Aventura investor pleads guilty to lying to IRS over $30M in Tesla stock profits
In October 2019, Aventura investor Suresh Gajwani made a killing on Tesla stock, reaping tens of millions of dollars in profits.
But rather than play it straight on his capital gains taxes that were due to the federal government, Gajwani tried to evade his obligation by lying that he made the $30 million windfall when he was a resident of Puerto Rico, authorities say.
Under the U.S. territory’s law, investors could apply for certain capital-gains tax exemptions if they realized their investment profits after becoming residents of Puerto Rico.
On Friday, Gajwani, 78, admitted that he wasn’t a resident of Puerto Rico when he made the huge Tesla stock profits, as he pleaded guilty in Miami federal court to making a false and fraudulent statement to the IRS on his investment company’s tax return in 2019.
Gajwani faces between six months and one year in prison at his sentencing on Aug. 30 before U.S. District Judge Cecilia Altonaga. As part of his plea deal, he has agreed to repay about $15.3 million to the Internal Revenue Service, including $7 million in capital gains taxes owed in 2019, plus interest and penalties.
Gajwani formed his investment company, Nimco II Corp., in July 2018. At his plea hearing, Gajwani admitted that he obtained advice from an accountant to convert it from a “C” corporation to an “S” corporation to limit his capital gains taxes after he made millions off his investment in the electric-car company’s stock the following year.

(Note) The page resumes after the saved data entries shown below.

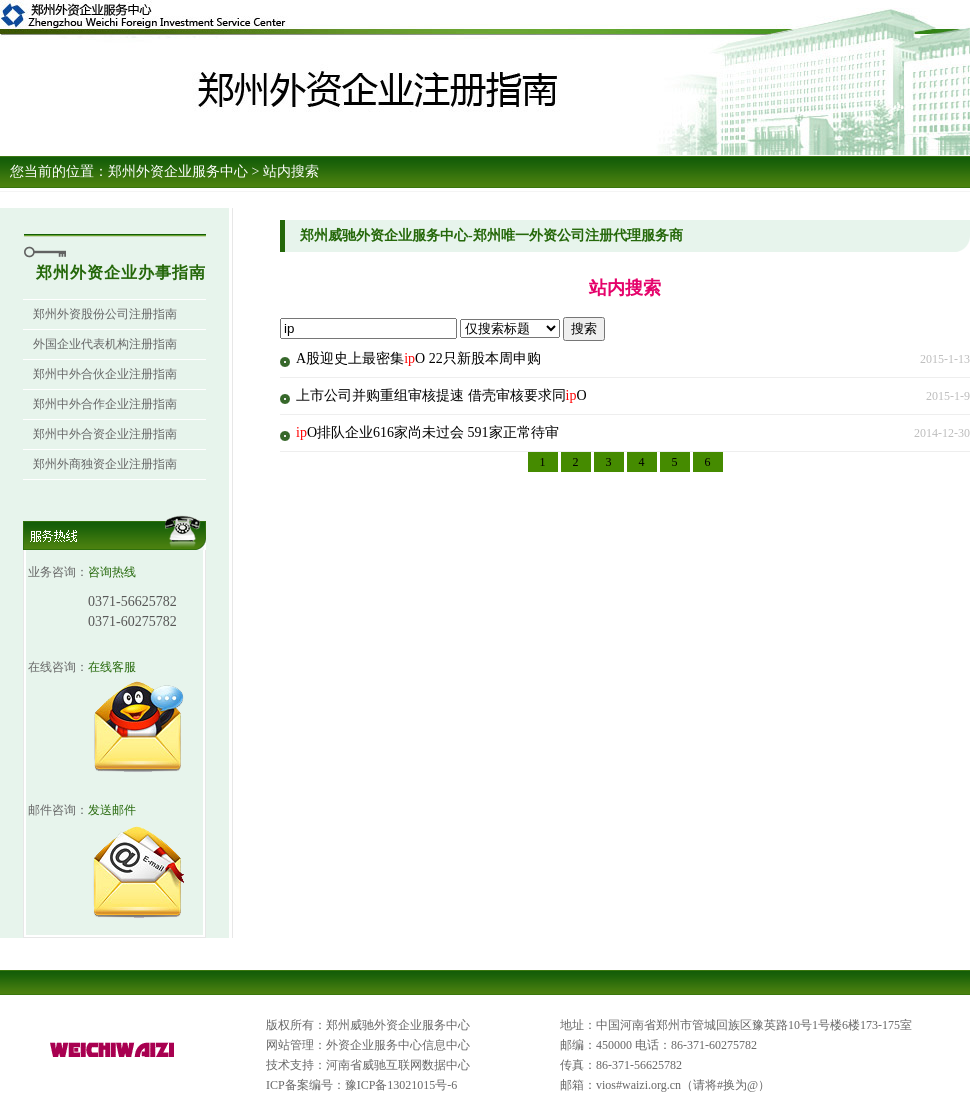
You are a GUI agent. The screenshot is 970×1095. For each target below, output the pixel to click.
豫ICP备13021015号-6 (401, 1085)
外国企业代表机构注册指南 (105, 344)
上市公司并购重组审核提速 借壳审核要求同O (441, 395)
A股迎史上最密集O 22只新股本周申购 (418, 358)
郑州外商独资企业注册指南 (105, 464)
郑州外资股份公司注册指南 (105, 314)
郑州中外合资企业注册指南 (105, 434)
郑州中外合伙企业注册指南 (105, 374)
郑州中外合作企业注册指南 (105, 404)
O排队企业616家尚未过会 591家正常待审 (427, 432)
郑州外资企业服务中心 (178, 171)
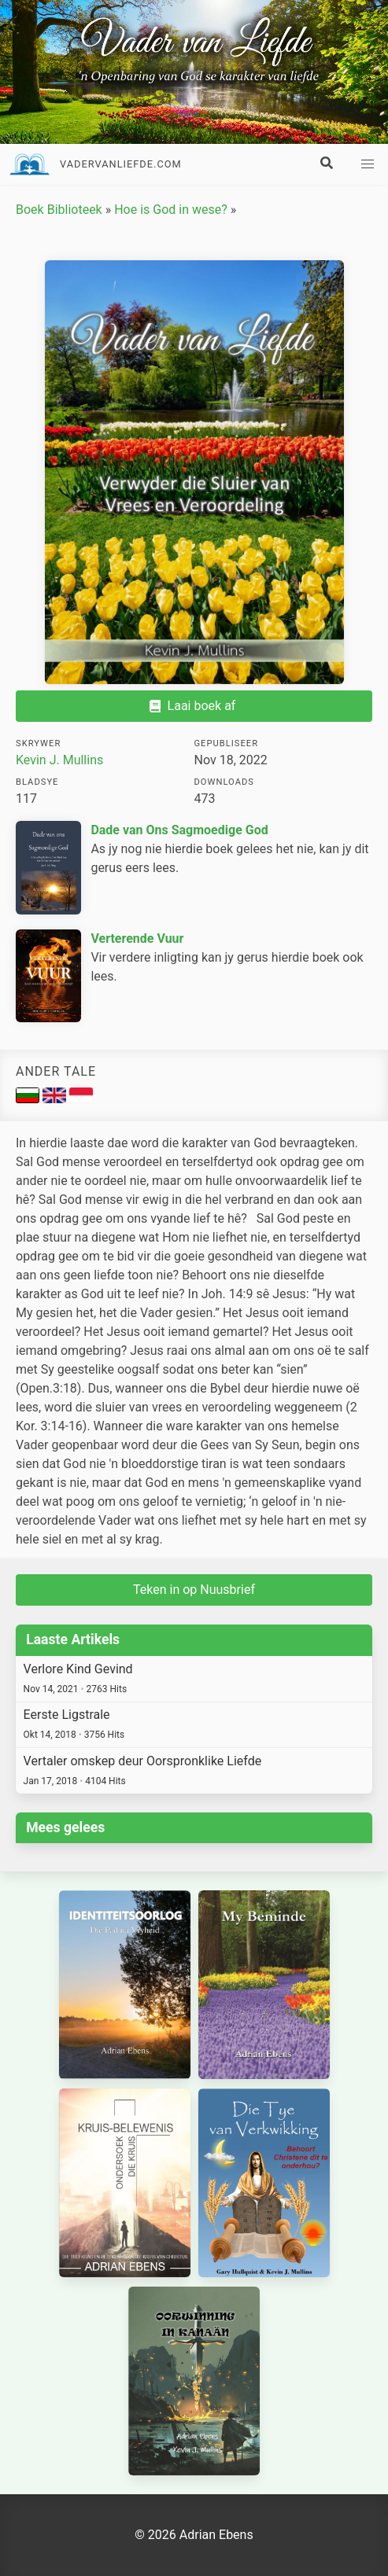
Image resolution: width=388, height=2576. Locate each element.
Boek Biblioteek (59, 209)
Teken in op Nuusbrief (194, 1589)
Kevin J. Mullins (59, 760)
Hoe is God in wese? (170, 209)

The accountant, who is not identified in court records, advised Gajwani to make the corporate conversion so it could qualify for Puerto Rico’s capital-gains tax exemption, according to prosecutors with the U.S. Attorney’s Office in Miami. But the accountant “falsely and fraudulently represented” on an IRS form that Gajwani’s company, Nimco, made the corporate conversion on Jan. 1, 2019 — a full year before the investor moved from Miami to Puerto Rico.

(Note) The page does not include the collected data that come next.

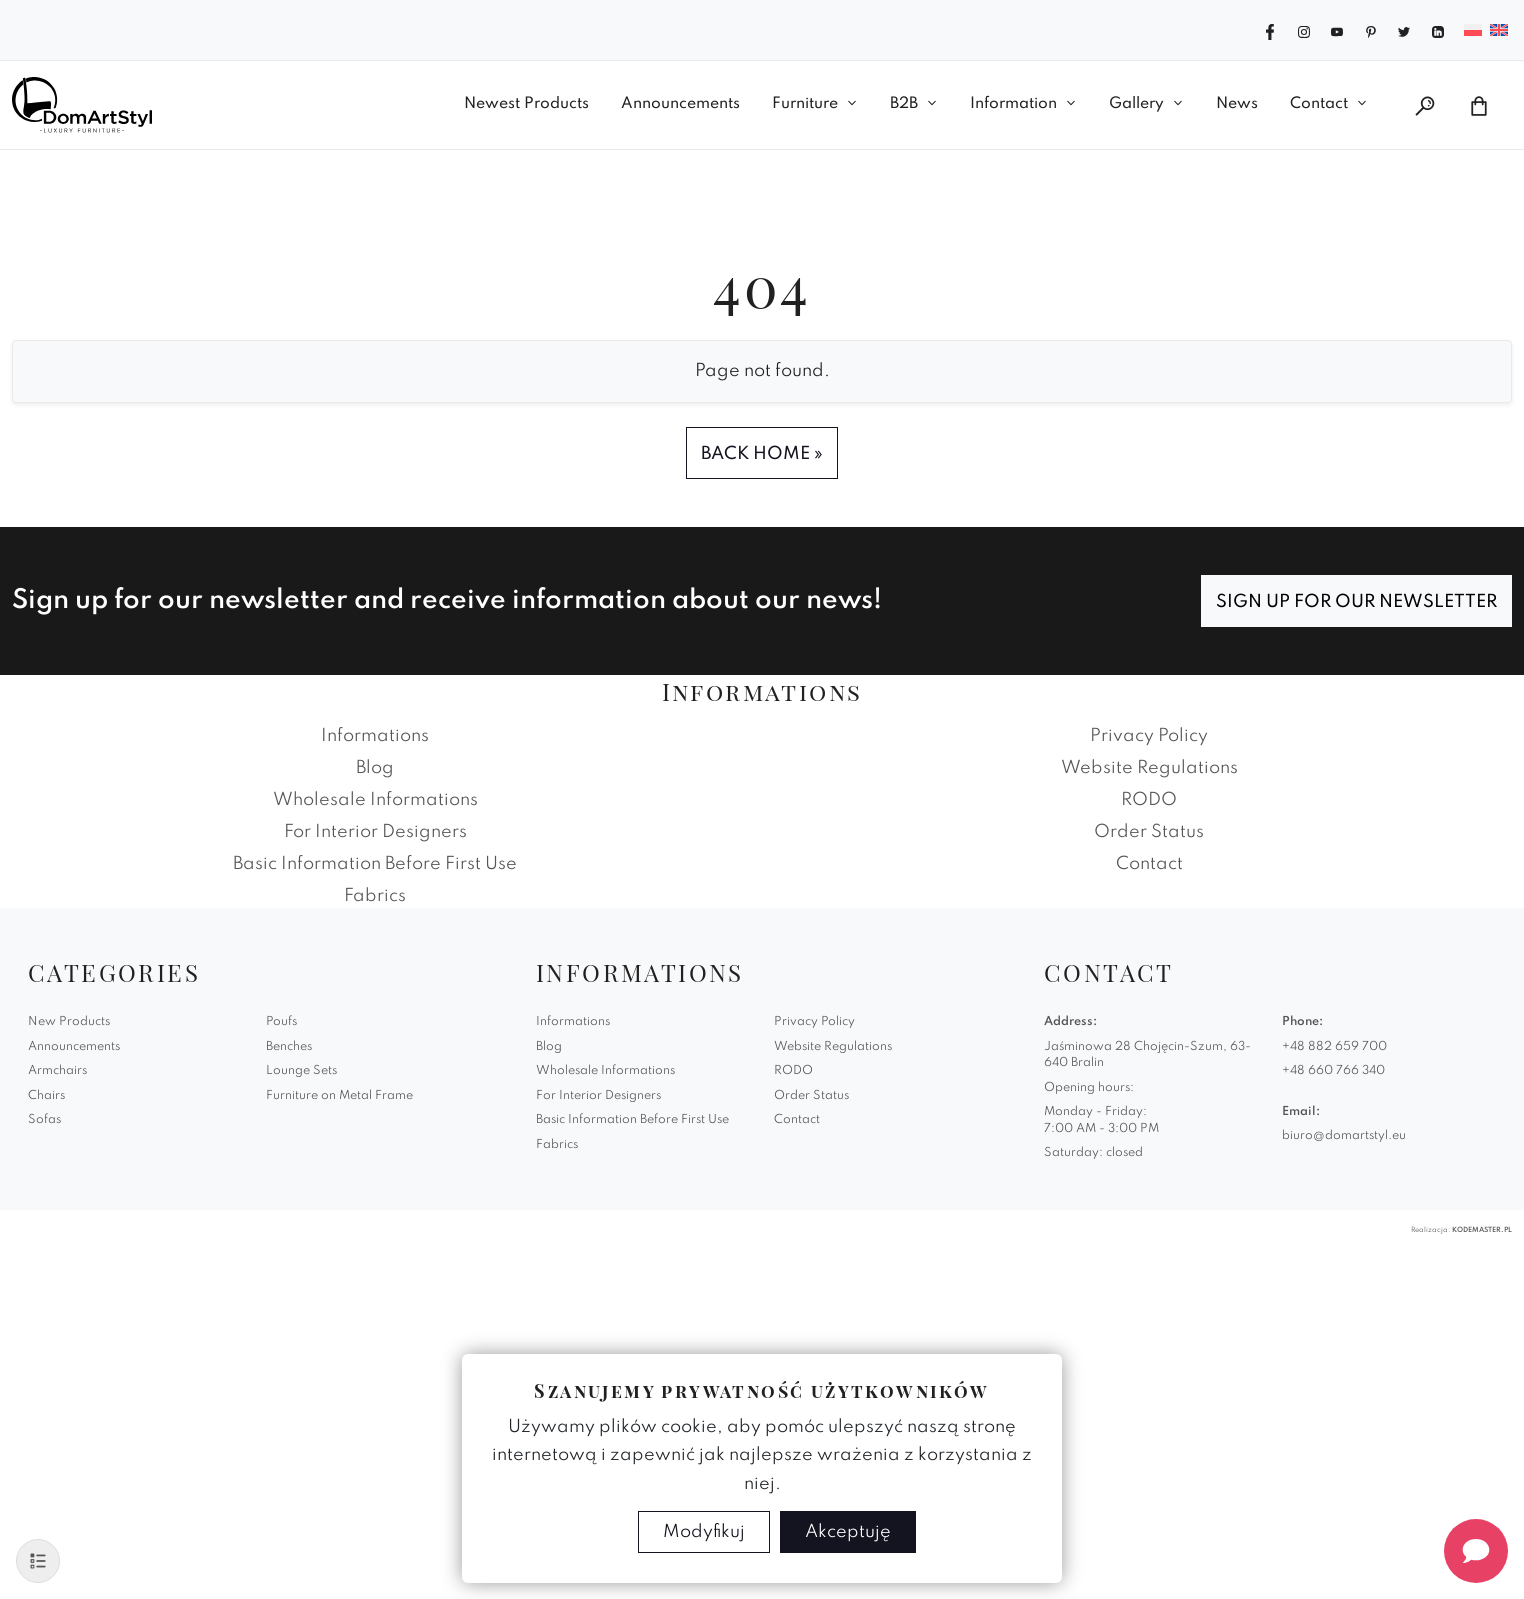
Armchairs (57, 1071)
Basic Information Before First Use (375, 864)
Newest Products (526, 104)
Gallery (1136, 104)
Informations (375, 736)
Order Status (1149, 832)
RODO (1149, 800)
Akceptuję (848, 1532)
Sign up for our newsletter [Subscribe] (1356, 602)
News (1237, 104)
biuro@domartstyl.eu (1344, 1136)
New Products (69, 1022)
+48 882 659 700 (1334, 1047)
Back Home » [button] (762, 454)
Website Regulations (1149, 768)
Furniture (805, 104)
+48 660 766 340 (1333, 1071)
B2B (904, 104)
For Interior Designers (375, 832)
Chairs (46, 1096)
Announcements (680, 104)
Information (1013, 104)
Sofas (44, 1120)
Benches (289, 1047)
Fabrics (375, 896)
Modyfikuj (704, 1532)
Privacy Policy (1149, 736)
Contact (1319, 104)
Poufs (281, 1022)
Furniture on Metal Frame (339, 1096)
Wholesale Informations (375, 800)
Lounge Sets (301, 1071)
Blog (375, 768)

In his guilty plea, Gajwani admitted that he signed the IRS form showing he changed the corporate status of his company, Nimco, with the false retroactive date of Jan. 1, 2019. He submitted the form to the IRS in late January 2020, and the tax agency approved the corporate conversion with the falsified retroactive date.
At the same time, Gajwani obtained an opinion letter from an unidentified attorney saying that his converted corporation could be sourced to Puerto Rico and exempt from capital gains on the Tesla stock even if the profits were made before he became a resident of the U.S. territory.
“IRS senior representatives later advised [the attorney] that both positions in his opinion letter were wrong,” according to a charging document filed by federal prosecutor Michael Berger.
“As a result of the improper conversion of Nimco, Gajwani did not pay taxes due and owing on the capital gains realized” from his Tesla stock investments in 2019.